Custom Data Model
As more organizations consider moving to the cloud, energy consumption and CO2e emissions associated with the migration from on-premise or co-located data centers should be taken into consideration. Oftentimes, unless the organization provides a sophisticated server measuring software, it can be difficult to measure the energy consumption over a given time period. With much analysis and collaborative efforts with CCF open source contributors, we have created a methodology to measure both energy consumption and CO2e emissions associated with on-premise physical server usage.

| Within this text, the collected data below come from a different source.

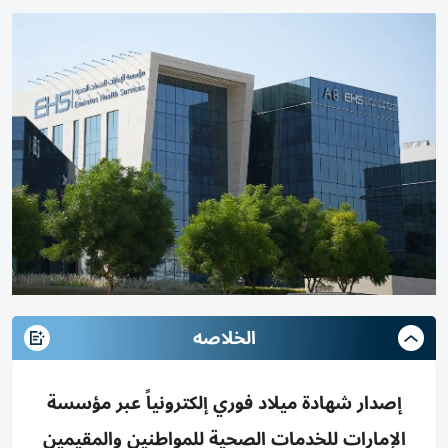
الخلاصه
إصدار شهادة ميلاد فوري إلكترونياً عبر مؤسسة
الإمارات للخدمات الصحية للمواطنين والمقيمين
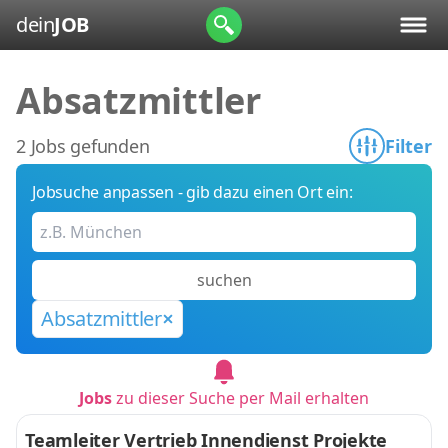
dein
JOB
Absatzmittler
2 Jobs gefunden
Filter
Jobsuche anpassen - gib dazu einen Ort ein:
suchen
Absatzmittler
Jobs
zu dieser Suche per Mail erhalten
Teamleiter Vertrieb Innendienst Projekte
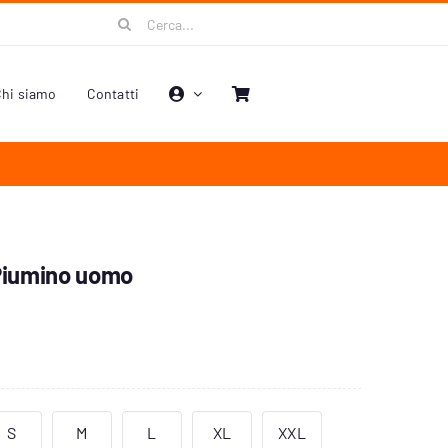
Cerca
per:
hi siamo
Contatti
 Piumino uomo
0
S
M
L
XL
XXL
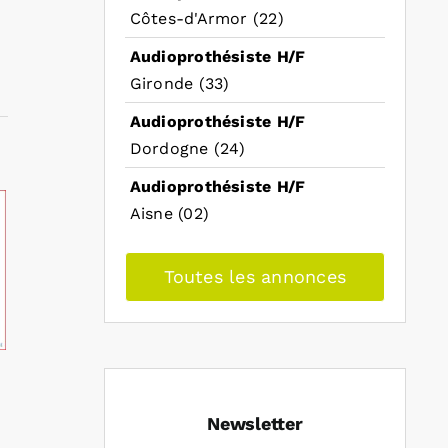
Côtes-d'Armor (22)
Audioprothésiste H/F
Gironde (33)
Audioprothésiste H/F
Dordogne (24)
Audioprothésiste H/F
Aisne (02)
Toutes les annonces
Newsletter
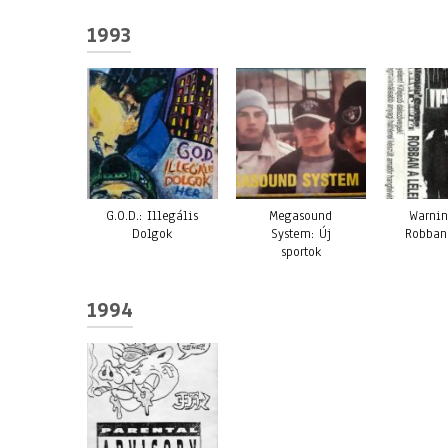
1993
G.O.D.: Illegális
Megasound
Warnin
Dolgok
System: Új
Robban
sportok
1994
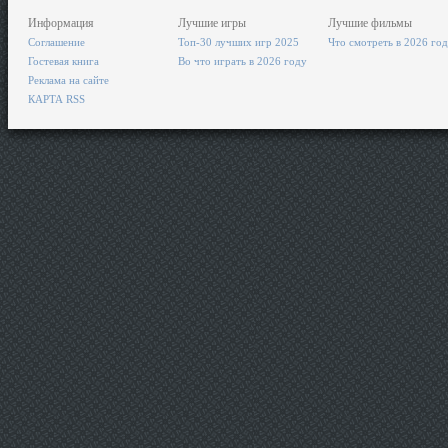
Информация
Лучшие игры
Лучшие фильмы
Соглашение
Топ-30 лучших игр 2025
Что смотреть в 2026 го
Гостевая книга
Во что играть в 2026 году
Реклама на сайте
КАРТА RSS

As on-premise consumption tends to vary significantly across organizations, we have decided to implement a generic data model to be used as an input to CCF. Here is a sample CSV file with the data model necessary to be consumed by CCF. This is currently the minimum amount of data needed to make our calculations.
CSV Data Model:
|cpuDescription||string||Central processing unit description|
|memory||number||Number of gigabytes of memory usage|
|machineType||string||Machine type (Ie. server, laptop, desktop)|
|startTime||Date||Timestamp recording the start day/time of usage|
|endTime||Date||Timestamp recording end day/time of usage|
|country||string||Country where server was located|
|region||string||Region or state within country server was located|
|machineName?||string||Physical host name|
|cost?||number||The amount of cost associated with each row|
|cpuUtilization?||number||Specific server utilization percentage (Ie. 50% = 50)|
|powerUsageEffectiveness?||number||Power usage effectiveness for data center|
|dailyUptime||number||Active usage hours in the last day|
|weeklyUptime||number||Active usage hours in the last week|
|monthlyUptime||number||Active usage hours in the last month|
|annualUptime||number||Active usage hours in the last year|
You will see via the
machineType column that our application supports both on-premise servers from data centers, as well as laptop and desktop devices. We have found that when considering a cloud migration, some organizations may see a change in energy/carbon emissions if they begin running laptop or desktop workloads via cloud-hosted workstations instead. Adding any other supported machine types can be easily configured into the application.
This data model currently requires up-time figures per day, week, month and year. The purpose is to be able to calculate the associated emissions and energy usage with the time a server is active in the given time frame. To determine these values, it is recommended to set up an incremental aggregator that adds hours to each given up-time value when a server is active, and reset the value each day/week/month/year depending on the up-time key.
Based on our analysis to date, CCF is currently only able to make on-premise estimations for Compute and Memory usage. We welcome any insight and collaboration to determine estimations for other usage types such as Storage or Networking. Currently, only these operational emissions are supported. In the future, we hope to incorporate embodied emissions for on-premise as well.
Our application parses the provided input CSV file and is able to iterate over each row through the same Compute and Memory formulas laid out in the main Methodology. It is able to map the machineName column to the associated microarchitecture and leverage the SpecPower Database to determine average compute and memory coefficients, like min/max watts and memory (GB), similar to how we grab these values for cloud providers.
The main differences for the on-premise methodology are:
- Instead of using Virtual CPU Hours in the formula, we use CPU hours as the input data which concerns entire physical machines. We also provide some configuration options for various machine types that you can see below.
- The average PUE defaults to 1.58, based on this Uptime Institute Report.
Note: Unless there is a cpuUtilization value provided for each row in the input data, it is difficult to determine an accurate average utilization value used broadly across on-premise data centers. For now, we will continue to default to the projected estimate for the average server utilization of servers in hyperscale data centers in 2020 of 50%, from the 2016 U.S. Data Center Energy Usage Report.
We have implemented custom configuration options to help on-premise consumers calculate more accurate estimations specific to their usage and available data rather than always relying on CCF averages and default values.
The publicly available data from SpecPower Database that we rely on for the average or median min/max wattage values is only truly reliable when considering a full server. Since these values will likely differ significantly for laptop and desktop computers, we offer an option to configure a custom CPU Utilization value to use with the CCF default average watts based on SpecPower min/max watts, or instead, configure a custom Average Watts value per machine type to override the defaults.
Set in the
packages/cli/.env file, here is an example of how you would set the custom configurable values:
You can also view these configurations in more detail in our Configurations Glossary.
Accessing the Data
Currently, the CCF application only supports reading and writing to a CSV for measuring on-premise usage. In order to use our data model to calculate energy consumption and CO2e emissions associated with your on-premise usage, you must add your CSV file directly into the
packages/cli directory. The CSV format must match the columns laid out in our data model. Otherwise, the data will not be able to be consumed by CCF.
In your terminal, run the following command from the application root directory:
yarn run estimate-on-premise-data --onPremiseInput [<Input File Name>]
You can optionally add the argument
--onPremiseOutput [<Output File Name>] to specify the name of the output file which includes the same data from the input file as well as kilowattHours and co2e for each up-time increment appended as new columns.